Lewis tells fascinating stories about the “cognitive biases” that Kahneman and Tversky discovered: Overconfidence Bias, Status Quo Bias, Anchoring Effect, Framing, Halo Effect, etc.
Cognitive bias is the tendency to think in ways that can lead to systematic deviations from good judgment. In other words, cognitive biases are inherent thinking errors that humans make.
It turns out that we are emotional, not rational. Lewis’s knack for taking a tough-to-describe concept and breaking it down into an easy-to-understand actionable strategy is second to none.
How does The Undoing Project relate to ITAD? First, one can observe cognitive biases that Kahneman and Tversky studied at play in ITAD. Secondly, ITAD could be considered an “undoing project” of its own.
For example, Kahneman and Tversky observed confirmation bias. Confirmation bias is the tendency to search for or interpret information in a way that confirms one’s preconceptions. Individuals ignore relevant information and discredit information that does not support their personal views. In other words, they are thinking emotionally instead of rationally.
Kahneman and Tversky also observed status quo bias. Status quo bias is the tendency for people to feel greater regret for bad outcomes resulting from new actions taken than for bad consequences resulting from inaction. In other words, you regret actions more than inactions.
Status quo bias is closely related to loss aversion. Loss aversion is the tendency for people to prefer avoiding losses over acquiring gains. Kahneman and Tversky explained how we feel the pain of loss more than the pleasure of gain.
People become gamblers to avoid a loss. And financial terms are not the only losses. People take risks to avoid all types of losses (status, reputation, relationships, etc.). Loss aversion helps explain why people avoid reporting facts that could make them look bad. The bet pays off if they are not discovered. If you boil it down, once again, it is thinking emotionally rather than rationally.
Kahneman and Tversky’s work explains a lot about ITAD. For example, why are lost assets not reported by employees or ITAD vendors? Or, why do people continue to perform procedures they know to be flawed rather than changing their approach?

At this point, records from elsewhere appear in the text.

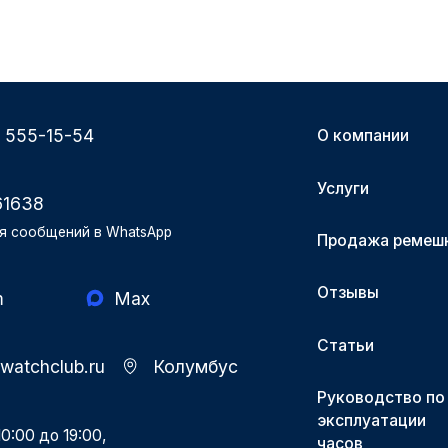
) 555-15-54
О компании
Услуги
61638
я сообщений в WhatsApp
Продажа ремеш
Отзывы
m
Max
Статьи
-watchclub.ru
Колумбус
Руководство по
эксплуатации
0:00 до 19:00,
часов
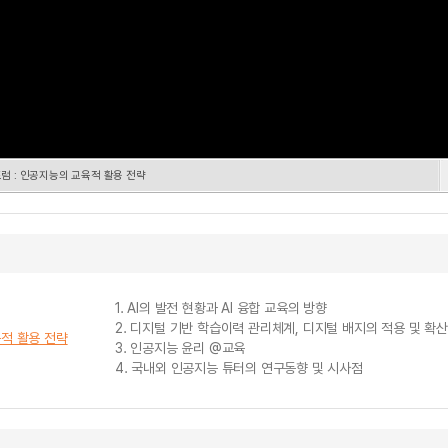
 포럼 : 인공지능의 교육적 활용 전략
1. AI의 발전 현황과 AI 융합 교육의 방향
2. 디지털 기반 학습이력 관리체계, 디지털 배지의 적용 및 확
육적 활용 전략
3. 인공지능 윤리 @교육
4. 국내외 인공지능 튜터의 연구동향 및 시사점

Lewis credits Kahneman and Tversky for ‘undoing’ assumptions about human decision-making. Their contributions have had positive contributions to many fields. Borrowing from Lewis, I credit ITAD with ‘undoing’ assumptions about ITAM. Unfortunately, this contribution is not positive.
ITAM (IT Asset Management) is the business practice set that supports lifecycle management and decision-making for the IT environment. In other words, ITAM is about keeping track of and managing all the IT assets in the company.
ITAM is an under-appreciated yet incredibly important job. Rarely are IT asset managers praised for good work. Often, executives blame IT asset managers when assets go missing.
Most organizations fail to provide ITAM with adequate resources or executive-level support. There is an assumption, however, that ITAM can account for every asset in an organization. Learning 95% inventory accuracy is considered “good” may shatter this assumption.
Inventory accuracy is a complex and changing metric. IT environments are in a constant state of flux. A common approach for dealing with a missing asset is to consider the asset “retired” in their system of record. Otherwise, as one consultant carelessly expressed, the IT asset manager “will spend a significant amount of time chasing” missing assets nobody cares about.
If an asset manager cannot find an asset, they should NOT mark it retired. By marking the asset retired when it is not, ITAM delays an investigation or deliberately hides a potential loss. But hold that thought for a second.
ITAD (IT asset disposition) is the process of disposing of unwanted IT equipment. From an ITAM program perspective, ITAD is the “Final Check-Out.”
95% is not good enough when it comes to ITAD. Tracking must be 100%, or there is a tremendous risk. If a missing asset could potentially contain data, the loss is a security incident, and there is a legal obligation to investigate.
During ITAD, the common approach is for organizations to allocate retired assets to an ITAD vendor. Allocating inventory effectively whitewashes important issues such as missing assets and employee theft.
By retiring missing assets, and then allocating retired assets to ITAD vendors, the process of ITAD becomes a deceitful “Undoing Project” that systematically deletes potential security incidents. In essence, ITAD can effectively erase all the previous mistakes and omissions.
ITAM has a professional responsibility to share sobering facts with executives. Good or bad. Misstating facts is professional misconduct and potentially illegal.
Why, then, would ITAM use ITAD as an Undoing Project? Kahneman and Tversky could help explain.
ITAM must be part of the solution, not part of the problem. Since we cannot change our cognitive biases (it is human nature), we better change our thinking.
Why not reward IT asset managers for identifying inventory issues instead of punishing them?
Michael Lewis has great answers and findings for baseball and the stock market. Perhaps it is now ITAM’s turn. If we think rationally instead of emotionally, the future of the industry can be what we choose to make of it.